Not a record of which neighbors can be proud


The sovereign Wampanoag Tribe of Gay Head (Aquinnah) faces several significant challenges. Its attenuated and, from this vantage point, misguided economic focus on gaming as the dreamed of catapult to financial success for its membership of roughly 1,200 has seen the odds against rise precipitously. Division within its ranks between longtime Aquinnah/Gay Head resident tribe members and members who live off-Island and may now have greater influence over tribe decisions means that broadly supported goals and actions may be compromised.

But, what is perhaps most important and promises to become more arduous than it was, even during the 1970s and 80s, is the tribe’s neighborly relationship with its fellow Aquinnah residents, the Aquinnah town government, the other five Island towns, and Islanders generally.

The report in The Times on August 30, about the tribe’s neglect of its tiny, simple, and lovely Christiantown chapel (“Tribe’s historic Mayhew Chapel shows signs of neglect”) is the latest example of tribe behavior that mystifies its Island neighbors and undermines its organizational credibility. The string of disappointments, each similar in some ways to the failure of the tribe to protect the chapel, is significant and uninspiring. A sovereign government that proclaims itself an historic steward of the land and whose annual support, in federal and grant dollars, rises beyond $2 million, ought to do better.

In 2008, as Chilmark sought to develop its Middle Line Road affordable housing project, the tribe pressed for studies of the site to ensure that early Wampanoag artifacts were not disturbed or abused.
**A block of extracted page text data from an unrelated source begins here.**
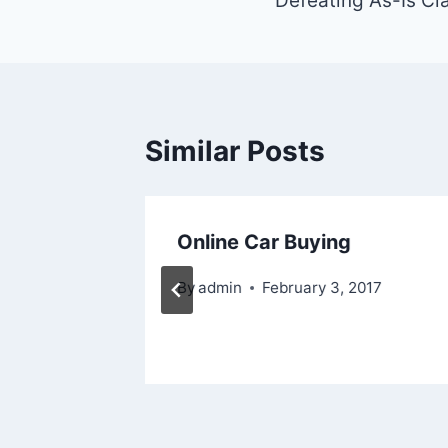
navigation
Defeating As-Is Cl
Similar Posts
oo
Online Car Buying
By
admin
February 3, 2017
2016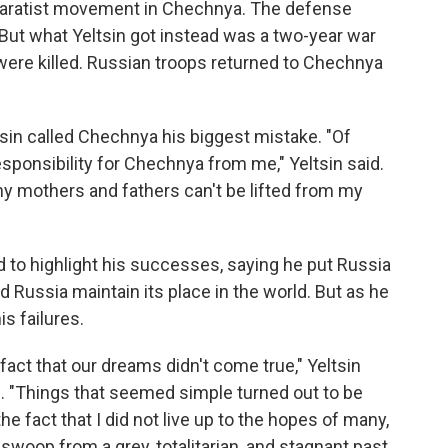
separatist movement in Chechnya. The defense
 But what Yeltsin got instead was a two-year war
ere killed. Russian troops returned to Chechnya
tsin called Chechnya his biggest mistake. "Of
sponsibility for Chechnya from me," Yeltsin said.
any mothers and fathers can't be lifted from my
ied to highlight his successes, saying he put Russia
Russia maintain its place in the world. But as he
is failures.
 fact that our dreams didn't come true," Yeltsin
e. "Things that seemed simple turned out to be
the fact that I did not live up to the hopes of many,
swoop from a grey, totalitarian, and stagnant past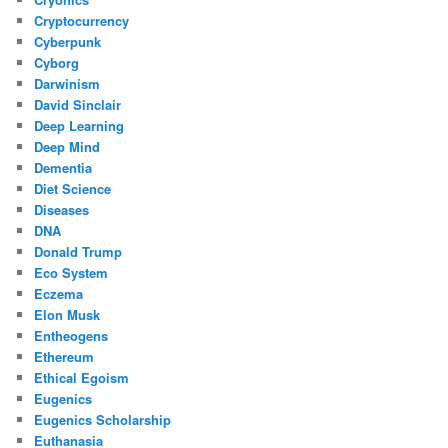
Cryptocurrency
Cyberpunk
Cyborg
Darwinism
David Sinclair
Deep Learning
Deep Mind
Dementia
Diet Science
Diseases
DNA
Donald Trump
Eco System
Eczema
Elon Musk
Entheogens
Ethereum
Ethical Egoism
Eugenics
Eugenics Scholarship
Euthanasia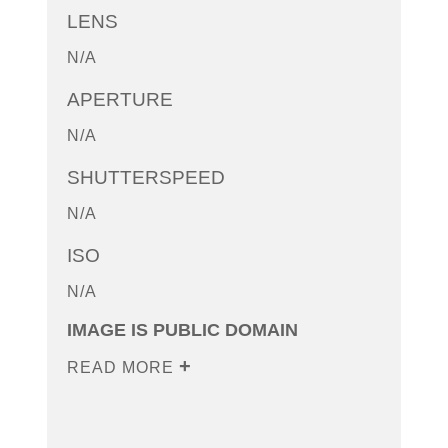
LENS
N/A
APERTURE
N/A
SHUTTERSPEED
N/A
ISO
N/A
IMAGE IS PUBLIC DOMAIN
READ MORE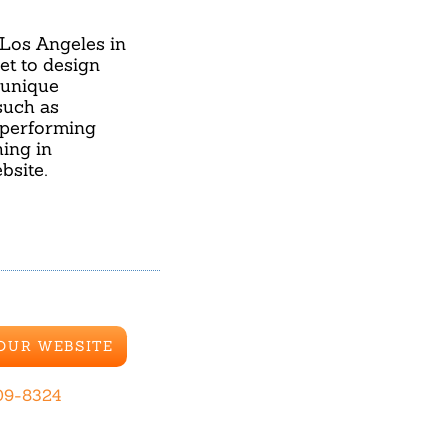
 Los Angeles in
et to design
 unique
such as
 performing
ing in
bsite.
 OUR WEBSITE
09-8324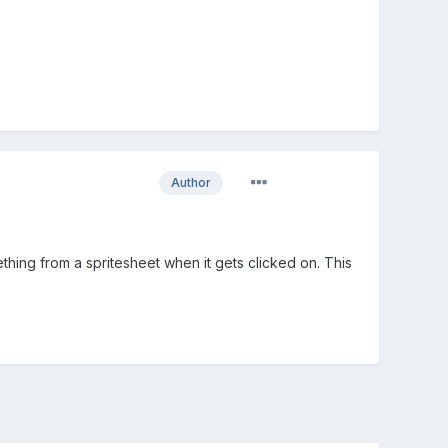
Author
mething from a spritesheet when it gets clicked on. This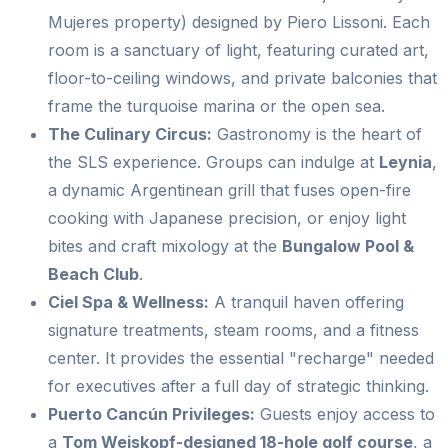
Mujeres property) designed by Piero Lissoni. Each
room is a sanctuary of light, featuring curated art,
floor-to-ceiling windows, and private balconies that
frame the turquoise marina or the open sea.
The Culinary Circus:
Gastronomy is the heart of
the SLS experience. Groups can indulge at
Leynia
,
a dynamic Argentinean grill that fuses open-fire
cooking with Japanese precision, or enjoy light
bites and craft mixology at the
Bungalow Pool &
Beach Club
.
Ciel Spa & Wellness:
A tranquil haven offering
signature treatments, steam rooms, and a fitness
center. It provides the essential "recharge" needed
for executives after a full day of strategic thinking.
Puerto Cancún Privileges:
Guests enjoy access to
a
Tom Weiskopf-designed 18-hole golf course
, a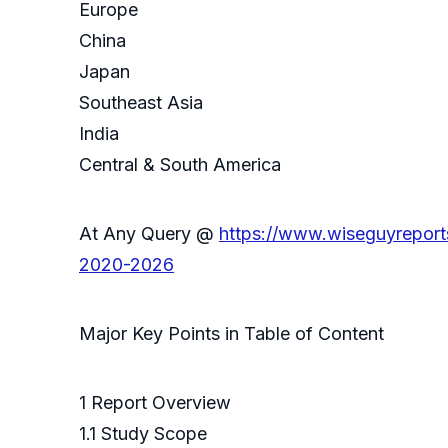
Europe
China
Japan
Southeast Asia
India
Central & South America
At Any Query @
https://www.wiseguyreport
2020-2026
Major Key Points in Table of Content
1 Report Overview
1.1 Study Scope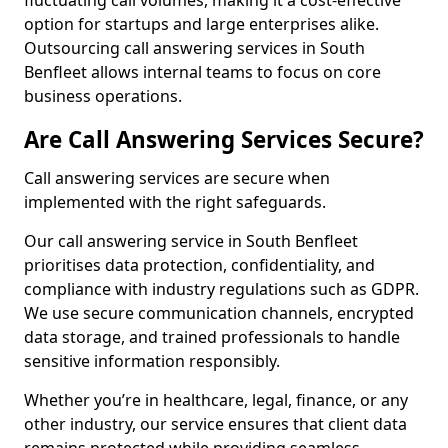
fluctuating call volumes, making it a cost-effective
option for startups and large enterprises alike.
Outsourcing call answering services in South
Benfleet allows internal teams to focus on core
business operations.
Are Call Answering Services Secure?
Call answering services are secure when
implemented with the right safeguards.
Our call answering service in South Benfleet
prioritises data protection, confidentiality, and
compliance with industry regulations such as GDPR.
We use secure communication channels, encrypted
data storage, and trained professionals to handle
sensitive information responsibly.
Whether you’re in healthcare, legal, finance, or any
other industry, our service ensures that client data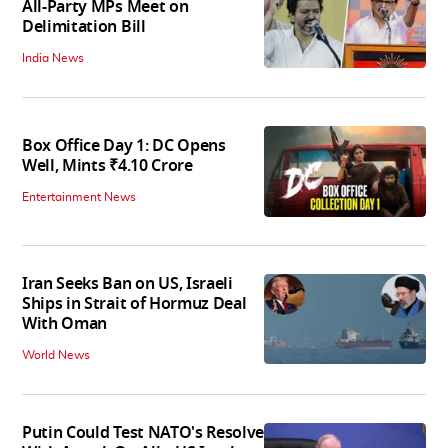
All-Party MPs Meet on
Delimitation Bill
India News
Box Office Day 1: DC Opens
Well, Mints ₹4.10 Crore
Entertainment News
Iran Seeks Ban on US, Israeli
Ships in Strait of Hormuz Deal
With Oman
World News
Putin Could Test NATO's Resolve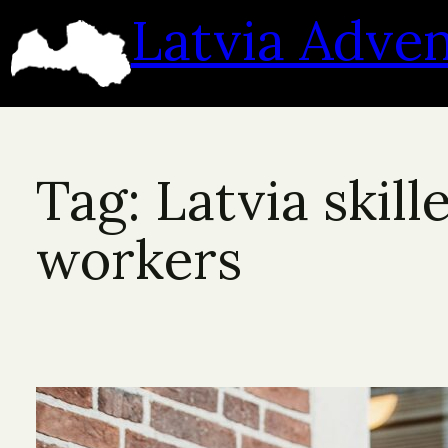
Skip
Latvia Adve
to
content
Tag:
Latvia skill
workers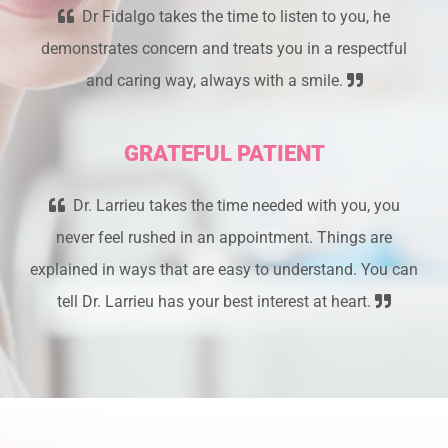
Dr Fidalgo takes the time to listen to you, he
demonstrates concern and treats you in a respectful
and caring way, always with a smile.
GRATEFUL PATIENT
Dr. Larrieu takes the time needed with you, you
never feel rushed in an appointment. Things are
explained in ways that are easy to understand. You can
tell Dr. Larrieu has your best interest at heart.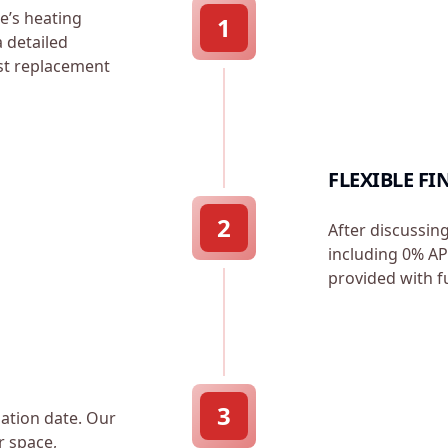
e’s heating
1
a detailed
est replacement
FLEXIBLE F
2
After discussin
including 0% APR
provided with f
3
lation date. Our
r space,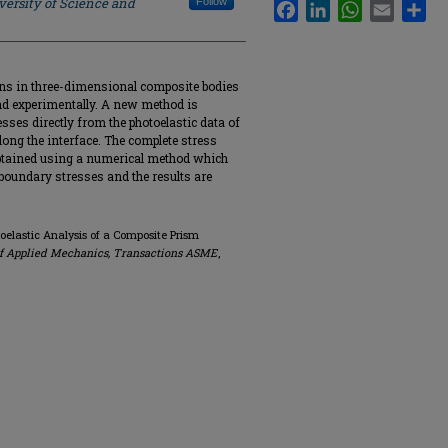
versity of Science and
Follow
Facebook
LinkedIn
WhatsApp
Email
Sha
ins in three-dimensional composite bodies
 and experimentally. A new method is
sses directly from the photoelastic data of
long the interface. The complete stress
obtained using a numerical method which
oundary stresses and the results are
elastic Analysis of a Composite Prism
of Applied Mechanics, Transactions ASME
,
The tribe’s stewardship instinct added nearly $40,000 to the project’s costs, but no archaeological fruits. In 2009, it was the Sengekontacket dredging project. There the price tag was nearly $25,000. No treasures found. Then the tribe began opposition to the Cape Wind industrial turbine farm at Horseshoe Shoals. The Wampanoag opposition attracted federal money by way of mitigation, so that, like the Dukes County Fisherman’s Association, a deal left the stewardship of Nantucket Sound to the Cape Wind developer.

There is the community center built on the Gay Head tribe’s land. Air Force reservists, citizen soldiers really, built that building in 2004, paid for with federal dollars. When the shell had been completed and the Air Force builders left, the tribe did nothing further to complete the building. Now, it may become a gambling venue, if tribe ambitions to build a full-scale casino on the mainland remain thwarted.

Or, consider the failed effort to cultivate oysters in Menemsha Pond. In 2002, operating as the Wampanoag Aquinnah Shellfish Hatchery Inc., the tribe built a shellfish hatchery and anchored rafts of floating black plastic mesh grow bags in Menemsha Pond. Before it could compel the tribe to clean up the mess along the pond shores after the oyster project had collapsed, the town had lost $32,000 in real estate tax revenue, forgiven riparian property owners whose shores had become dumps for the oyster-culture apparatus.

This is a record of mismanagement, to be sure, but it is more importantly the record of bad neighbors whose proud traditions demand that they can and should do better.